Automatic 404 Report With Google Analytics

404 pages. Those pages that tell visitors that the page they were looking for no longer exists. It’s mainly a nightmare for people with websites that use multiple infrastructures, servers, CMSs, and dozens of ever-changing templates. These situations increase the chances that a page that was there one day would be gone the next and put a dent in user experience and, subsequently, business. The phrase “404 – page not found” appears on plenty of sites, but most people don’t know what that means, so in a sense, it’s jargon more than it is common knowledge. If a page on this site were to read “404”, it would be fine; for other websites, it’s best to tell the users something along the lines of “The page you were looking for no longer exists.”

On a blog with only several dozens of articles, it’s negligible, but on large sites, this is a real issue. Here’s my method for quickly creating a weekly 404 report via Google Analytics, so that you’ll be able to analyze the source of the 404 error and take care of everything on time.

Now, I know that many SEO tools do just that, but this is about analytics, right? As an alternative, you can repeat the same logic in Data Studio and have this report open all the time.

Creating a 404 report in Google Analytics, step by step
Go into your website, but this time pound out some nonexistent address – say, yourdomain.com/blabla – so that you will get directed to a 404 page.
Check out the site address: it may have stayed the same (that’s the case on this site), or it could have changed to domain.com/404 or similar.
Now, look at the name of the page you’re currently on, a.k.a Page Title. To see is, just hover over the relevant tab. Here’s what it looks like on entrepreneur.com:

As you can see, the page title is “Page Not Found..[..]”. On my site, it’s “404 – Assaf Trafikant”. To make a long story short, you should be aware of your 404-page title and URL.
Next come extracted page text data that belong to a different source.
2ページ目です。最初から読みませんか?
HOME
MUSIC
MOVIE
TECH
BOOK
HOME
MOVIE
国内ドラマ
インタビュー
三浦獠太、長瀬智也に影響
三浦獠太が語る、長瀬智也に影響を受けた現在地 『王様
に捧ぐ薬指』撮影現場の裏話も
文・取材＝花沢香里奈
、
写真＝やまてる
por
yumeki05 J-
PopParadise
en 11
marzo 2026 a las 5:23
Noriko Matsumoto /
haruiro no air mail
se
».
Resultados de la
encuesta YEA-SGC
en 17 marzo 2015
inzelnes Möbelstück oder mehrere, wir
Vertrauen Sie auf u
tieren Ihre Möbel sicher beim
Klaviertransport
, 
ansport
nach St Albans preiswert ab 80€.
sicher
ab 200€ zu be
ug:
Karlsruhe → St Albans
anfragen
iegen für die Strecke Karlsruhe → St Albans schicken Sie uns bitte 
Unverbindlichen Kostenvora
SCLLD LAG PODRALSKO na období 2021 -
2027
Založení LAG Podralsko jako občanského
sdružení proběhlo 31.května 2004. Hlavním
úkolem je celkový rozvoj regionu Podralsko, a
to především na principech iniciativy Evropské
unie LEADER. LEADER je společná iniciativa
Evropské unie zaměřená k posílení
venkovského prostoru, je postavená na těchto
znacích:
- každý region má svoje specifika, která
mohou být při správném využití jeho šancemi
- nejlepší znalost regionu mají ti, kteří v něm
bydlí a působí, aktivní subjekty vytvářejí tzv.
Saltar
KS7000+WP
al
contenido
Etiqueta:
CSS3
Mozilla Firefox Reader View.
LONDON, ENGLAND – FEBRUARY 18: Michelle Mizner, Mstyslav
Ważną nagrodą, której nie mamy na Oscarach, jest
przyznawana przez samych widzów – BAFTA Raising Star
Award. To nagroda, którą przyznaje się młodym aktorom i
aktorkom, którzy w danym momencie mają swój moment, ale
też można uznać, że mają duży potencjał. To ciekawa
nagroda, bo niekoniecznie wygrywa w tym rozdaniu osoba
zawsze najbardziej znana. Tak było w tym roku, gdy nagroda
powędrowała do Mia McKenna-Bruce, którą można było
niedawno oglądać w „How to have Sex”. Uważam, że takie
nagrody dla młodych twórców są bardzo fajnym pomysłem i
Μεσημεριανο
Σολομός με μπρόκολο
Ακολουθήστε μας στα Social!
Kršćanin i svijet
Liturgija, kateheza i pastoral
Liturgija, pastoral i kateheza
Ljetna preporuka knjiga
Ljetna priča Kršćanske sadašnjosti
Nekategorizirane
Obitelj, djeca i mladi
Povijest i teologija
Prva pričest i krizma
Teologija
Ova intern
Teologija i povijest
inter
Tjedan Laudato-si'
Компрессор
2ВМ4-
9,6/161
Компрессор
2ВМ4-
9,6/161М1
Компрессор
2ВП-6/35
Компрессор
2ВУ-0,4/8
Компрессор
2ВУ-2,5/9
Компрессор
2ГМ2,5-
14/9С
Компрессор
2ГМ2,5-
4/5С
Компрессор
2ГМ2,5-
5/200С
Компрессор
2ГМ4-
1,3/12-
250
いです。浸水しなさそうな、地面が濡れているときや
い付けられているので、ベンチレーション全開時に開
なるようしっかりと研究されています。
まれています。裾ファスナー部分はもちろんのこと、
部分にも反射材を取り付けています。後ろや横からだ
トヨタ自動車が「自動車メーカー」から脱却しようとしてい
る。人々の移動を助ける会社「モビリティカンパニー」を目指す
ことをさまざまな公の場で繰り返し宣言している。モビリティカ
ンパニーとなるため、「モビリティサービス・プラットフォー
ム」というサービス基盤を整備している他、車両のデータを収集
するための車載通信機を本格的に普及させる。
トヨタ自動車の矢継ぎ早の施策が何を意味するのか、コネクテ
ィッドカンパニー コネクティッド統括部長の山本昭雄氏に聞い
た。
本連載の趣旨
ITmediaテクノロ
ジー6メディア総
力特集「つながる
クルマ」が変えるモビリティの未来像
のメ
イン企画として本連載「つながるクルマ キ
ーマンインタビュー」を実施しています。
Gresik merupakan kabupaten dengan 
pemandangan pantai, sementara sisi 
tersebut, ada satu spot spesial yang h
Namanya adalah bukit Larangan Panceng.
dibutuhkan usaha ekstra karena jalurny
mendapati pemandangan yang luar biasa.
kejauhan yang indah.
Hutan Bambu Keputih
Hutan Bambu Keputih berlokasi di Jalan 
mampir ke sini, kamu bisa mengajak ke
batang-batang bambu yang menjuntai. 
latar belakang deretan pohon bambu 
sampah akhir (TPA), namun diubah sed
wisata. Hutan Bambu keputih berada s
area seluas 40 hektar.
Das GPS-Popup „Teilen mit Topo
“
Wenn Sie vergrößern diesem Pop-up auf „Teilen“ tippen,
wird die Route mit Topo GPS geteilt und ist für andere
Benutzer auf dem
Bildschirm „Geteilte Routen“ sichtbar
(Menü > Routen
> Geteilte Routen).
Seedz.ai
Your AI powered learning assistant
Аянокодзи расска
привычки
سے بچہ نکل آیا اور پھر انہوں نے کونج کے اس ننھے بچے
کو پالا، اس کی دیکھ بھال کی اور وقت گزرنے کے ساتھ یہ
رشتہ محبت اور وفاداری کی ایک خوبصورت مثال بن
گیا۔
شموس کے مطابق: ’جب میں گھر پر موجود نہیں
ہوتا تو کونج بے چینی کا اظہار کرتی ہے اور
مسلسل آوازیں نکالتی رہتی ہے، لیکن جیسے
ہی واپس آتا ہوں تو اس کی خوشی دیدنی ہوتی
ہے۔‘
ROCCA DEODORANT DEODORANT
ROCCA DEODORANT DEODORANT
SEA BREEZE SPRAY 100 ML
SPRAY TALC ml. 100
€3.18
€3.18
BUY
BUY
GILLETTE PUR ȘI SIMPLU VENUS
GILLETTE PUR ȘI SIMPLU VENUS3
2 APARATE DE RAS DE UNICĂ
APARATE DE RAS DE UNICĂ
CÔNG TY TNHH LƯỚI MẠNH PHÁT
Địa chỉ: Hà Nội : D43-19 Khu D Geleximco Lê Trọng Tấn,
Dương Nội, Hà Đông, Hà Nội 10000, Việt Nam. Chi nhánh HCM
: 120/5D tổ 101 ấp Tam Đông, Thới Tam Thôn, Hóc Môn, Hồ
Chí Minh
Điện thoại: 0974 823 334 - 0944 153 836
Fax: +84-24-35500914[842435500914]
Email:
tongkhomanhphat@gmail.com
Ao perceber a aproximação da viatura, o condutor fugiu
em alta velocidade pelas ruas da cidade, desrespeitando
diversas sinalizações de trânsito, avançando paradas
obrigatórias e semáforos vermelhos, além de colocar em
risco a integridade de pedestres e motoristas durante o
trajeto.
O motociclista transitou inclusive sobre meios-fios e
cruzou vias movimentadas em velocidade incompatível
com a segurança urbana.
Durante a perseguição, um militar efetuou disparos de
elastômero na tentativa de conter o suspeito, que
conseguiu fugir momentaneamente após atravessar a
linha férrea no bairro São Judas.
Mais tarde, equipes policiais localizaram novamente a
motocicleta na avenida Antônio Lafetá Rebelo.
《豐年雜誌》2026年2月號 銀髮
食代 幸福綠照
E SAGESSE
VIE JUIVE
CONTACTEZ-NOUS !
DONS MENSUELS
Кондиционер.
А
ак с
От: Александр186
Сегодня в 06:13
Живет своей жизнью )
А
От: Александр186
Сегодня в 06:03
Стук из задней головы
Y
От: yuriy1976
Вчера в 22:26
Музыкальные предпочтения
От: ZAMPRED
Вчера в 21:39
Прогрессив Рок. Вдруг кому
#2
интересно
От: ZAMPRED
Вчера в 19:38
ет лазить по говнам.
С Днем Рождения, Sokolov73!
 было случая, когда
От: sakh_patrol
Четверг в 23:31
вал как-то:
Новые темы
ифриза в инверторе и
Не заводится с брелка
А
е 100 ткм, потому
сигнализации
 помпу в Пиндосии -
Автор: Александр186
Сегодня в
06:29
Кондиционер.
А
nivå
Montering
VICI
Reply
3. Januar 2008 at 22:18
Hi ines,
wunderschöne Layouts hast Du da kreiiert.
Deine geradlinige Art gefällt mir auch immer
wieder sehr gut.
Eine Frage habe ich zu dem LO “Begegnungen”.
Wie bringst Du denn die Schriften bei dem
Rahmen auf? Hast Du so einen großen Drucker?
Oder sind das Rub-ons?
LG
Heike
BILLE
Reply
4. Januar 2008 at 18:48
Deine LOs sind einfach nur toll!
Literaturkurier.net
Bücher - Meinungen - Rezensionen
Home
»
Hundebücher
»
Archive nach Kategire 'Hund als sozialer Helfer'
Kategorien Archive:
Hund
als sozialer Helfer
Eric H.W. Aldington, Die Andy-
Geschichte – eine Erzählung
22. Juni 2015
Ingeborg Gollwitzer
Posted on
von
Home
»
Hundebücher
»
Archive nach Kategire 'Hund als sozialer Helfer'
Now, if you click here, you’ll import a nice 404 report into your analytics account. Here’s its structure:

  • Page: I want to see the URL address for the page that came up as 404.
  • Previous page path: Shows the page that preceded the 404 page, so that you can find out what led visitors there.
  • Pageviews: Shows the number of times the error occurred. You can use unique pageviews instead.
  • Filter: A filter that instructs Google only to show Page Titles that include the text “not found” or “404”. That’s how it is for me, but you can change it according to how your 404 page title is.
  • Your report should look like this:

Now, run the report and you will see results that need tending. All that’s left is to time the report to run once a week/month and send you the aggregated data.

Timing The Report

  • Run the report.
  • Below the table results, set the table to show 1000 pages. Even if you have only 10.
  • Above the report, click Share.
  • Fill in your email address, and set the report to be sent every Sunday/Monday as an Excel sheet. The report will automatically include data from the previous week. If you chose a monthly report, you’d get data going back one month.
  • Save, and you’re done!

A Couple More Things

  • SEO professionals use other tools to do the same thing. There are plenty of solutions out there.
  • The downside of the solution I suggest here is that it sends out a blank report if you didn’t have any 404s. If you want to get a report that’s only sent after a certain number of 404 hits has been reached, you’d have to use different tools. For large websites, I log in to Google Analytics via Supermetrics or similar, and extract every 404 hits to a Google Sheets spreadsheet; if the number of errors exceeds a set daily amount, I get an alert containing the data.